U.S. banks including Goldman Sachs Group Inc (GS.N), Morgan Stanley (MS.N) and JPMorgan Chase & Co (JPM.N) are spinning out or selling a range of tools that pertain to data security, mobile applications and “systems integration,” the process of flattening layers of aging technology.
So far, the banks are not making much money from these efforts, especially compared to what they have had to spend on technology in recent years. Between upgrades of hardware and software, creating new apps and bolstering cybersecurity defenses, tech is fast becoming one of the industry’s largest expenses.
U.S. banks collectively spent $62.2 billion on technology last year, according to research firm Celent. Selling technology externally recoups only a tiny fraction of that amount. But moving tech from the expense line to the revenue line is an important shift for big banks, which are desperately hunting for new areas of growth as regulations have hemmed in traditional profit engines like trading.

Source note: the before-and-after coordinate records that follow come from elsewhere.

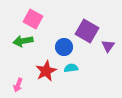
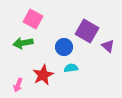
green arrow: moved 2 px down
purple triangle: rotated 24 degrees counterclockwise
red star: moved 3 px left, 4 px down
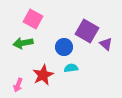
purple triangle: moved 2 px left, 2 px up
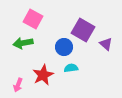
purple square: moved 4 px left, 1 px up
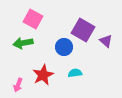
purple triangle: moved 3 px up
cyan semicircle: moved 4 px right, 5 px down
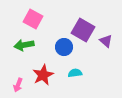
green arrow: moved 1 px right, 2 px down
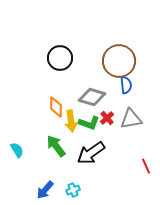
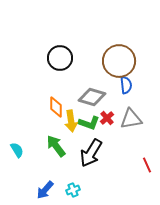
black arrow: rotated 24 degrees counterclockwise
red line: moved 1 px right, 1 px up
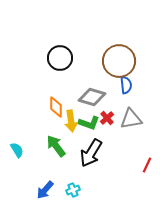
red line: rotated 49 degrees clockwise
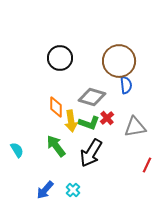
gray triangle: moved 4 px right, 8 px down
cyan cross: rotated 24 degrees counterclockwise
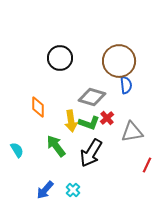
orange diamond: moved 18 px left
gray triangle: moved 3 px left, 5 px down
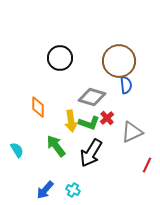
gray triangle: rotated 15 degrees counterclockwise
cyan cross: rotated 16 degrees counterclockwise
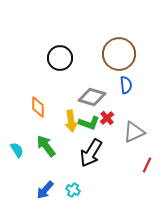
brown circle: moved 7 px up
gray triangle: moved 2 px right
green arrow: moved 10 px left
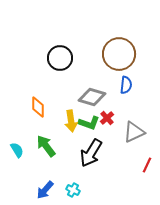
blue semicircle: rotated 12 degrees clockwise
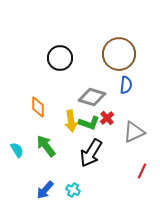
red line: moved 5 px left, 6 px down
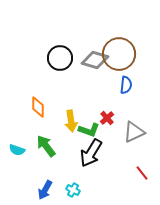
gray diamond: moved 3 px right, 37 px up
green L-shape: moved 7 px down
cyan semicircle: rotated 140 degrees clockwise
red line: moved 2 px down; rotated 63 degrees counterclockwise
blue arrow: rotated 12 degrees counterclockwise
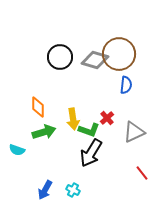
black circle: moved 1 px up
yellow arrow: moved 2 px right, 2 px up
green arrow: moved 2 px left, 14 px up; rotated 110 degrees clockwise
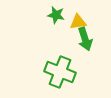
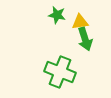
green star: moved 1 px right
yellow triangle: moved 2 px right
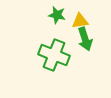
yellow triangle: moved 1 px up
green cross: moved 6 px left, 17 px up
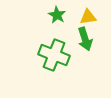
green star: rotated 18 degrees clockwise
yellow triangle: moved 8 px right, 4 px up
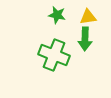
green star: rotated 18 degrees counterclockwise
green arrow: rotated 20 degrees clockwise
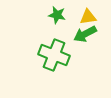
green arrow: moved 5 px up; rotated 60 degrees clockwise
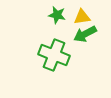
yellow triangle: moved 6 px left
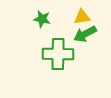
green star: moved 15 px left, 4 px down
green cross: moved 4 px right, 1 px up; rotated 20 degrees counterclockwise
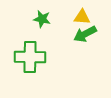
yellow triangle: rotated 12 degrees clockwise
green cross: moved 28 px left, 3 px down
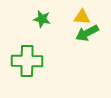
green arrow: moved 2 px right, 1 px up
green cross: moved 3 px left, 4 px down
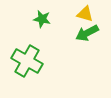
yellow triangle: moved 3 px right, 3 px up; rotated 12 degrees clockwise
green cross: rotated 28 degrees clockwise
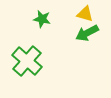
green cross: rotated 12 degrees clockwise
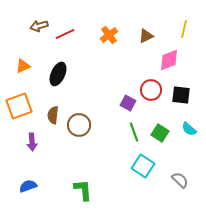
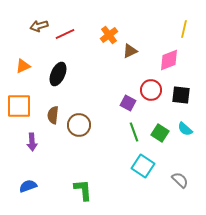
brown triangle: moved 16 px left, 15 px down
orange square: rotated 20 degrees clockwise
cyan semicircle: moved 4 px left
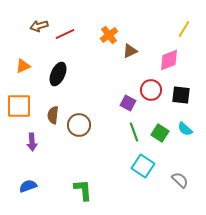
yellow line: rotated 18 degrees clockwise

“Banks are looking for other ways to squeeze out profit,” said Jonathan Lehr, a managing director at venture capital firm Work-Bench which invests in business technology startups. “They get more eyes on their homegrown technology and it’s a good opportunity to build their brand with potential recruits.”
Goldman has arguably been the most aggressive developer and seller of its own technology to outside companies, something it has been doing on and off since the dotcom boom of the 1990s. Its chief executive, Lloyd Blankfein, is fond of saying Goldman is more like a technology company than a bank.
Goldman is now hoping to capitalize on the popularity of “bring your own device” policies, wherein employees conduct business on their own mobile phones and tablets, rather than on company-issued devices.